Make the peppermint buttercream filling:

In a large bowl, beat together the butter, milk, peppermint extract, and half of the sugar until smooth. Gradually add in the rest of the sugar, beating until smooth.

At this point, taste the frosting to determine whether or not you want to add any more peppermint. I ended up adding 1/4 tsp more. Beat thoroughly until completely smooth. You can also add in some green food coloring at this point too.

Make the chocolate buttercream frosting:

Roughly break the chocolate into small pieces and melt over a double boiler (metal or glass bowl that fits snugly on top of a pot of simmering water). Set aside to cool while you do the next steps.

In another bowl, beat together the butter, milk, vanilla, and sugar until smooth. Add the chocolate and beat again until smooth.
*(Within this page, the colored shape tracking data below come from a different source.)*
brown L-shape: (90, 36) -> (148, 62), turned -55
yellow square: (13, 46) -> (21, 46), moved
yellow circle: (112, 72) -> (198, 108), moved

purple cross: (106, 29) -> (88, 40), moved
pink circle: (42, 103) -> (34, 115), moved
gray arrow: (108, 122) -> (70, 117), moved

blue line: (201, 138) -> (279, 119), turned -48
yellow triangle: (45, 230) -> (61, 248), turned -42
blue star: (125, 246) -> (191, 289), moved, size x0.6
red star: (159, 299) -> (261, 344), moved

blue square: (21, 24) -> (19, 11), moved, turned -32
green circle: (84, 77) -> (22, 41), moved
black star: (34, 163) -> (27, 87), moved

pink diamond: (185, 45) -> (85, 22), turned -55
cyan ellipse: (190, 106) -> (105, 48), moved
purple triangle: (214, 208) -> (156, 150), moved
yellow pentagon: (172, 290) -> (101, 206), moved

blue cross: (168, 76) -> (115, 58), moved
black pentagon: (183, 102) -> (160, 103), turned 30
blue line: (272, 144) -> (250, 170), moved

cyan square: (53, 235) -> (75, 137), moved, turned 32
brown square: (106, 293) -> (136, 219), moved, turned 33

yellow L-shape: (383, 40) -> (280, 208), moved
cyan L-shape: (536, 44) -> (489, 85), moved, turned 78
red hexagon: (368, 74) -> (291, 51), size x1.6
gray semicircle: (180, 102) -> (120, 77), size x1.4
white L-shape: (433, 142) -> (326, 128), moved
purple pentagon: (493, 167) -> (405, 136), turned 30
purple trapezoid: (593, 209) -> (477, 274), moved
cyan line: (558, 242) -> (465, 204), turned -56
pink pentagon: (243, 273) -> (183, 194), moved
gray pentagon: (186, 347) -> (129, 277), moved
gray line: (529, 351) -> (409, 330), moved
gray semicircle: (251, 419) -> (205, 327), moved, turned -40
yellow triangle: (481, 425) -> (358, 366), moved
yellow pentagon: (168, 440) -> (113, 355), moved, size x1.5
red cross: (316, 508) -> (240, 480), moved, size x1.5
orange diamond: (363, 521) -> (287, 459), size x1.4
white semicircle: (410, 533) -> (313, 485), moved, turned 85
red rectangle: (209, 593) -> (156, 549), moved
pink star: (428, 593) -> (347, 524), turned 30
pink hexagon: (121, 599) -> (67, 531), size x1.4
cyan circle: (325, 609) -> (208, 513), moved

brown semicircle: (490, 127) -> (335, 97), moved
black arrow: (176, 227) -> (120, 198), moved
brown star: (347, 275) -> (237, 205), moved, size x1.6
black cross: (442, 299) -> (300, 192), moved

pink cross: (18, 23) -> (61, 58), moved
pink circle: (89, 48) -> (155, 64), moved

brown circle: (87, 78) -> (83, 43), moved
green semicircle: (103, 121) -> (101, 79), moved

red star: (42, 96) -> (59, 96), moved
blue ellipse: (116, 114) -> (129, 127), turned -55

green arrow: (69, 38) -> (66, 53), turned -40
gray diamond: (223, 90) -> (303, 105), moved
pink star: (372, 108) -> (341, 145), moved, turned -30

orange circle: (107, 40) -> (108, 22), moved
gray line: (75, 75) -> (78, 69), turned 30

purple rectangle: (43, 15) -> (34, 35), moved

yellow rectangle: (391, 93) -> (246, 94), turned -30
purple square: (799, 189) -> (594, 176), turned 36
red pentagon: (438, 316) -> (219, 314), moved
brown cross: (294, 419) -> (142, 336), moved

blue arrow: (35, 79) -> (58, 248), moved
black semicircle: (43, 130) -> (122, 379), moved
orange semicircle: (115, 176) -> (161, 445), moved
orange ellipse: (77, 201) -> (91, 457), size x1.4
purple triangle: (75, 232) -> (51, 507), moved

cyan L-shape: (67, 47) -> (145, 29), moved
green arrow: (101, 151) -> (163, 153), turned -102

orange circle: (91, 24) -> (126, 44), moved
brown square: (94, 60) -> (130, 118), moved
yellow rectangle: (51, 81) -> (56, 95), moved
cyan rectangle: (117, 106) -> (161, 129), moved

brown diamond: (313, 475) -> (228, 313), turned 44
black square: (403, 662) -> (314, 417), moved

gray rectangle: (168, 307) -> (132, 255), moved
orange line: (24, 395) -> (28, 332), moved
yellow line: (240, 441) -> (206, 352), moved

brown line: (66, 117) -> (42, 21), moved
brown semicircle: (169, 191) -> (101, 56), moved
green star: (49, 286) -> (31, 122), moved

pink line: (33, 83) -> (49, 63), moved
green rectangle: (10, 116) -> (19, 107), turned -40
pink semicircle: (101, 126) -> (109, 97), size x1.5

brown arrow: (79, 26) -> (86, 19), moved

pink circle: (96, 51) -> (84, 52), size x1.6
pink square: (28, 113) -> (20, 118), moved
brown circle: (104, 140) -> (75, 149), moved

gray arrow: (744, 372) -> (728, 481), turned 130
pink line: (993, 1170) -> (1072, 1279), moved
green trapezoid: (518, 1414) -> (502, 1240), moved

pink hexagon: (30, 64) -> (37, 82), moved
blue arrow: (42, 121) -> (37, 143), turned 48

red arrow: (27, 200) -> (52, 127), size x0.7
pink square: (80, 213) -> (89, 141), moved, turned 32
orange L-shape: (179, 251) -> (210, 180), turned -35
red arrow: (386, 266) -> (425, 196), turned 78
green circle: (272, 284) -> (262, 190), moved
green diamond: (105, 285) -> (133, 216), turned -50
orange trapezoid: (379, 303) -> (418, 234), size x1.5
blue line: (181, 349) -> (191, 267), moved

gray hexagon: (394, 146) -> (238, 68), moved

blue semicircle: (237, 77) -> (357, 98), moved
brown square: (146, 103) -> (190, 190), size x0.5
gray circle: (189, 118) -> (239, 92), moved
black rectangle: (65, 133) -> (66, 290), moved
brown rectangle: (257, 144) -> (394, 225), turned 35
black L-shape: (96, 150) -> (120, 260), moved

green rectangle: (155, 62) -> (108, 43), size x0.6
If the mixture seems too runny, just keep beating it until it begins to stiffen up enough to be spreadable.

Make the chocolate glaze:

Melt all the ingredients over a double boiler (metal or glass bowl that fits snugly on top of a pot of simmering water). Whisk until thoroughly combined. Use right away.

Assemble the cake:

Halve the cake rounds so you end up with four halves. I usually make a three-layer cake and keep one half for myself (for “testing,” you see), but if you’re very judicious with your frosting, you can definitely make a four-layer cake. Spread an equal amount of peppermint buttercream between all the cake layers and stack them. Cover the outside of the cake with the chocolate buttercream.

If using, arrange the Andes mints along the bottom and roughly chop up the rest.

While the glaze is still hot, pour this on top of the cake and use an offset spatula to quickly and carefully push the glaze to the edges to get those nice “drips.” This glaze is very finicky and will turn grainy and unwieldy if it’s even just a little too cool while you’re working with it, so move quickly! Sprinkle the chopped Andes mints on top.

Let the cake rest for at least an hour or up to overnight in the fridge. Bring to room temperature before serving.